As he tries to guide Twitter's central role in reshaping global media, Dorsey's also CEO of payments company Square, giving him an outsized influence in how information and money move around the world now and in the coming years.

Jennifer Doudna

One of the key innovations of the 2010s goes by the unwieldy name CRISPR/Cas9, and Doudna is a pioneer in its use to edit DNA. This new tool holds the potential to revolutionize biology, medicine, agriculture and other fields.

Doudna's lab at the University of California, Berkeley has also spun off a for-profit venture to commercialize CRISPR applications, and Doudna has become a leader in the ongoing ethical discussions around the future of genetic engineering.

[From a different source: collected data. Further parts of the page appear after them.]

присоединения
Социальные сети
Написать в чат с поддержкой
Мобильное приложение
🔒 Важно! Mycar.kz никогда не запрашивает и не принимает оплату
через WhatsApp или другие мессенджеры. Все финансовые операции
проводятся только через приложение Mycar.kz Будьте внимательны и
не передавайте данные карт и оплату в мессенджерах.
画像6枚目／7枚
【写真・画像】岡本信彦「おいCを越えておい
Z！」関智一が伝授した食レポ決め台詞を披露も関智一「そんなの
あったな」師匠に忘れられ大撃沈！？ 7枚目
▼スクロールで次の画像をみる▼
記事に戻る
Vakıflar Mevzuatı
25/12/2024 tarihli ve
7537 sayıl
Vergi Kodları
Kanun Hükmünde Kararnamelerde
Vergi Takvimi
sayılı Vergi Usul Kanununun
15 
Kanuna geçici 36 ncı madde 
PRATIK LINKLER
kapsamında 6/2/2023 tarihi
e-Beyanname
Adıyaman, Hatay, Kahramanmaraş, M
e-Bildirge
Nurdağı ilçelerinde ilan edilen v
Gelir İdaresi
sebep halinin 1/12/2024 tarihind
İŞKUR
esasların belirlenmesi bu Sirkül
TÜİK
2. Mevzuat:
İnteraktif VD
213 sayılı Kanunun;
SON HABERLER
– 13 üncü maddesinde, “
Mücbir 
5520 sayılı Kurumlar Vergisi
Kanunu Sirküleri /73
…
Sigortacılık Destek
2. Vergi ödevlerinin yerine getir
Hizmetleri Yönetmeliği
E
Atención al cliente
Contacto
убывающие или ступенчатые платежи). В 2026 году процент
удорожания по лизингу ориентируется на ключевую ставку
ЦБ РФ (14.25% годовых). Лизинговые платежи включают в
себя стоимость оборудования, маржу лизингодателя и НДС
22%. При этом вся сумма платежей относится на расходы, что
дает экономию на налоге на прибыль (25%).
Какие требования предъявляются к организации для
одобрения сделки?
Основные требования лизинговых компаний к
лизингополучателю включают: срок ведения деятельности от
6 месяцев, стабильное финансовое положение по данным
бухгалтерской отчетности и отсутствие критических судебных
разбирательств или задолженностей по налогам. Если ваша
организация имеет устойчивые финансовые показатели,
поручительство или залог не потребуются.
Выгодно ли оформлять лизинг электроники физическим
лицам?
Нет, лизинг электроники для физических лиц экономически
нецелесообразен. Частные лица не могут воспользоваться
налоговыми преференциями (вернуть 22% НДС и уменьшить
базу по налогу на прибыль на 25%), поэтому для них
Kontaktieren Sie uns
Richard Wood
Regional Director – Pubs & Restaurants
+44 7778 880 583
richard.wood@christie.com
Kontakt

Susan Fowler at the Women Transforming Technology conference

The #MeToo movement swept through the tech world and other industries beginning in 2017, thanks in large part to Fowler's personal blog chronicling sexual harassment and abuse within Uber, where she worked as a software engineer. The fallout resulted in a shakeup of Uber's power structure and the demotion of founder and CEO Travis Kalanick. Fowler's memoir, Whisteblower, is due out in 2020, and she has a new role writing for the New York Times opinion section.

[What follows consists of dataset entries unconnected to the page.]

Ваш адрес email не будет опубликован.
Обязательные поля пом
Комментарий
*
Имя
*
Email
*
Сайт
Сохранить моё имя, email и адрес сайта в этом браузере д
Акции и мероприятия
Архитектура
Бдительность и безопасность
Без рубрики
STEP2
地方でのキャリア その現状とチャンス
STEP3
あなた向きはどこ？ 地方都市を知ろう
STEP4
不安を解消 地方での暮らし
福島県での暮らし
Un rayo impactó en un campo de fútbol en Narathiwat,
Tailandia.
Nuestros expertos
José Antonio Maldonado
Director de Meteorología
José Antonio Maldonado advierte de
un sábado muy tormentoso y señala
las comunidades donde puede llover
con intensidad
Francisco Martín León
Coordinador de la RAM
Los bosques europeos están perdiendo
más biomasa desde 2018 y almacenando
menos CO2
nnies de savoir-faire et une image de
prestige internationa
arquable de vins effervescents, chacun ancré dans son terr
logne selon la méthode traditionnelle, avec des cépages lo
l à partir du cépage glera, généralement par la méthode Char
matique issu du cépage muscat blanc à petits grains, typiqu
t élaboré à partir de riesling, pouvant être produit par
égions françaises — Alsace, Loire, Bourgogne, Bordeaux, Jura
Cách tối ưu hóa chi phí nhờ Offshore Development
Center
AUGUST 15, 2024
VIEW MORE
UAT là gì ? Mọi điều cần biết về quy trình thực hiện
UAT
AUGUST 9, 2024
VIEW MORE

This power couple has taken the money that Bill made producing the software suites we all love to complain about and turned it into a philanthropic empire. The $50 billion Bill and Melinda Gates Foundation has poured millions into global health and development efforts, as well as education in the US. Bill says the foundation played a major role in a drastic reduction of the child mortality rate, saving over 100 million lives. Bill has also stayed relevant through the reading lists he releases regularly, and Melinda debuted as an author herself with a book about empowering women around the world.

Elizabeth Holmes in a still from The Inventor: Out for Blood in Silicon Valley.

Like Pixelon's Michael Fenne (real name: David Kim Stanley) almost two decades earlier, Holmes serves as a cautionary tale for what can go wrong when the hype becomes unmoored from reality in tech.

In the span of a few years, Holmes took Theranos and a never-quite-ready-for-primetime blood-testing technology from a subject of interest to one of investment, investigation and now, potentially Holmes' own incarceration as she faces charges of criminal fraud.

The decade began with Jobs' introduction of the iPad in January 2010, nearly two years before he died in October 2011. Apple, whose iPhone helped change the way we live, has continued to be one of the most iconic and valuable brands in the history of capitalism. His legacy has been a topic of near constant discussion since his passing, including treatments in multiple Hollywood movies and major books from the likes of Walter Isaacson and Jobs' daughter Lisa Nicole Brennan-Jobs.

John Legere

T-Mobile's CEO could be the most interesting person in the wireless industry. Over the past decade, he's masterfully played the role of underdog fighting against telecom giants like AT&T and Verizon. Nearly everything the exec does seems calculated to turn heads, whether it's lacing a press conference with profanity, launching barbs at the competition on social media or dressing in the company's trademark magenta. But Legere also produced results, greatly increasing T-Mobile's customer base over the years, revamping the carrier's customer service and bucking industry trends by keeping unlimited data plans. Despite it all, Legere's future going into 2020 is uncertain, with talk he might be replaced should a pending merger with rival Sprint finally go through.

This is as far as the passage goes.